3rd Place Poetry
How empty this house gets at night.
Of course, it’s awful quiet during the day, too
but then there’s a chance the phone might ring
or Mrs. Belle’d come knocking for a cup of sugar
or Brian’d come to change the batteries in the smoke detectors.
But at night,
the house grows bigger.
Or perhaps I’m the one that gets smaller.
There goes the grandfather clock.
Jeff’s boys are getting so big.
And they both look just like Jeff did.
that cheeky grin.
And if they have even a drop of the vinegar he had in him,
boy is Jeff in trouble!
Jeff’s turned out to be some father.
You’d be so proud, Tom.
To an oil-driller from North Dakota.
Real sweet boy, real smart boy.
He bought her a diamond ring and a Jack Russell terrier.
The wedding’s in May.
A spring wedding,
just like ours, Tom.
Remember how on our very first date,
you looked me over from across the table and said,
“Nancy English, I’m going to marry you.”
Boy, I thought you were out of your mind!
If I could’ve only seen us now,
Fifty-six years later.
We had a good run.
Remember our little house on Swan Lane?
That house could fit in this house’s living room!
But it suited us just fine.
Such memories in that house.
All the Christmases, birthdays, dogs…
It all seems so long ago.
And do you remember our rose bush, Tom?
The one you got me for my birthday that year?
Or was it our anniversary?
Either way, it was beautiful.
The reddest roses I ever saw!
How I wish it would’ve survived the hurricane.
We could’ve dug it up and brought it here.
We’d put it right out front!
And buy it a great white trellis.
And we’d sit on the porch each morning
to sip our coffee
and watch our roses grow.
And you’d smile your cheeky smile
and hold me a little closer and say,
“Look at how beautiful our roses are this morning.”
That’d really be something.
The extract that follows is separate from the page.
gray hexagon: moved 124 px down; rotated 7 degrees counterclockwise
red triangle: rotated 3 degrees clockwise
Wouldn’t it, Tom?
And before we’d know it,
our rose bush would climb right off that trellis,
and grow clear up to the sky!
Straight up to the heavens!
And God would look down and say,
“Well, if those aren’t the reddest roses I’ve ever seen!”
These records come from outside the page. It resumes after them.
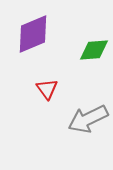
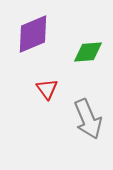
green diamond: moved 6 px left, 2 px down
gray arrow: rotated 87 degrees counterclockwise
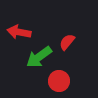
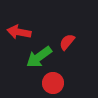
red circle: moved 6 px left, 2 px down
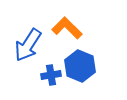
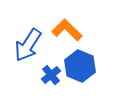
orange L-shape: moved 2 px down
blue cross: rotated 30 degrees counterclockwise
And you and I would politely nod,
sip our coffee,
Just us two.
I can see us now.
Oh, the grandfather clock again.
Ten o’clock, already?
Where does the time go?
I suppose it’s time for me to turn in.
I do so enjoy our chats.
I miss you, Tom.
I love you.
This is when you’d kiss my forehead and whisper,
“Goodnight, my sweet little ole magnolia blossom.”